Output voltage is 87-145V, would the minimum output voltage need to be 72v?
You need to drop 15v still. The lights would survive otherwise but not repeatedly day in day out. There are ways to drop it cheaply. You could use a 10.7 ohm resistor in series with your LEDs. Thatd be if running from 87v. Increase the resostance if you increased that drivers output. The resistor would need to be a minimum of 21watts, which isnt a stock value and neither is the 10.7ohms. Id bump it to 25 watts or get creative with low resistance-high powered resistors to add up to 21 watts and 10.7ohms.

This is cheaper but needs to be rectified and a parallel supply capacitor. http://m.ebay.com/itm/VINTAGE-TRANSFORMER-B131-6B-5156048-120-V-INPUT-36-V-OUTPUTS-USED-/301939124243?nav=SEARCH

http://m.ebay.com/itm/2PCS-50A-1000V-Metal-Case-Single-Phases-Diode-Bridge-Rectifier-KBPC5010-/221950605426?nav=SEARCH

Youd have to measure the transformer output
There are no real reason to under-volt COB LEDs, IME.

As an example the Vero 29 run:
  1. at 38Vf makes 100Lm/w and dissipates 80w to make -> 7800Lm at 55C
  2. at 39.5Vf makes 90Lm/w and dissipates 124w to make -> 11000Lm at 55C
So the efficiency (Lm/w) drops by only 10% while the Lm output is up by 41%

And the plants don't care, they want more photonic energy and do not care one whit how much electricity you use to give it to them!

The above argument is predicated on robust cooling as efficiency and lifespan suffer greatly if the COBs are overheated; active cooling is usually required to over-volt, but is well worth it IMO.
LEDs will have "off" sections if under volted.

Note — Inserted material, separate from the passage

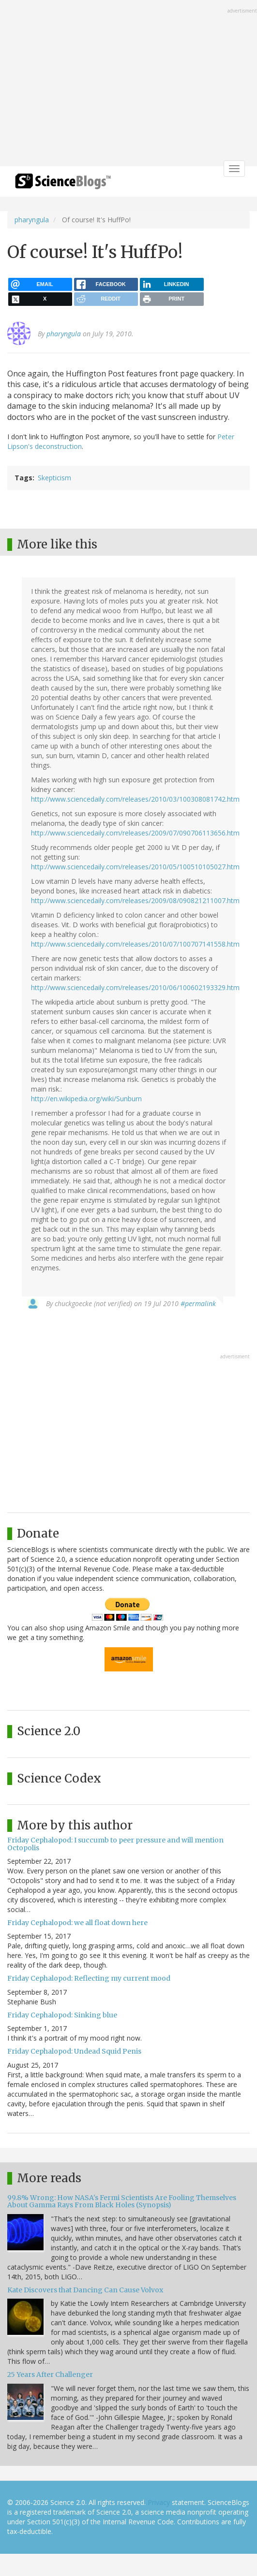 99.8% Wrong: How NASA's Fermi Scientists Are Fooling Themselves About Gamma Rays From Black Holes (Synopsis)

It'll make ya think ya broke them haha
 

JorgeGonzales

Well-Known Member
you make a good argument for the veros indeed- cree doesn't perform like that at higher current(or perhaps I should say vero doesnt perform as well at lower current)
You are right, Cree doesn't perform like that at high currents, it performs a lot better. There is something very off with those Vero numbers.
 

REALSTYLES

Well-Known Member
Just a pain in the ass. It's under a rubber stopper and it's done by screwdriver. B VERSION you just wire a potentiometer and a resistor to the blue and white wire. Done. Get a B version or you'll regret it.
A version is simpler the rubber stopper is no big deal all you need is a #0 phillips screwdriver. I run the A version and have made over 15 lights 16 to be exact.
 

JorgeGonzales

Well-Known Member
The B version is just much more flexible and convenient, at the expense of needing to solder on a pot or switch I guess. I actually think I might use a switch to go between 25, 50, and 100 percent. Dimming by eye doesn't really seem like a good way to stay consistent.
 

Airwalker16

Well-Known Member
The B version is just much more flexible and convenient, at the expense of needing to solder on a pot or switch I guess. I actually think I might use a switch to go between 25, 50, and 100 percent. Dimming by eye doesn't really seem like a good way to stay consistent.
You use a knob... it tells you whats up.
 

palmetto420

Member
Thanks gentlemen! Will I be able to run only 2 off of the driver I mentioned because the volts would only come to around 70v. The 185 min volts is 72v. So I would be under volting it, correct?
I guess I could add a 3rd one (cxb3590 3500k) to get the volts were it needs to be, but it might be too much light, even dialed down, in my little space (10"x18"x36").
I really like the thought of the A version because it's like a "set it and forget it" deal and I also wouldn't have to purchase a pot.
 

JorgeGonzales

Well-Known Member
Thanks gentlemen! Will I be able to run only 2 off of the driver I mentioned because the volts would only come to around 70v. The 185 min volts is 72v. So I would be under volting it, correct?
I guess I could add a 3rd one (cxb3590 3500k) to get the volts were it needs to be, but it might be too much light, even dialed down, in my little space (10"x18"x36").
I really like the thought of the A version because it's like a "set it and forget it" deal and I also wouldn't have to purchase a pot.
If it's not a money thing, you could add 3 or all 4 now, and easily run at a lower power until you expand. You can dim down to 10% with the B version, it's really not an issue, and you'd have good spread.

Because yes, two cobs won't get you comfortably in the constant current region above 71V, and I have no idea what the driver does when that happens. Probably not worth exploring.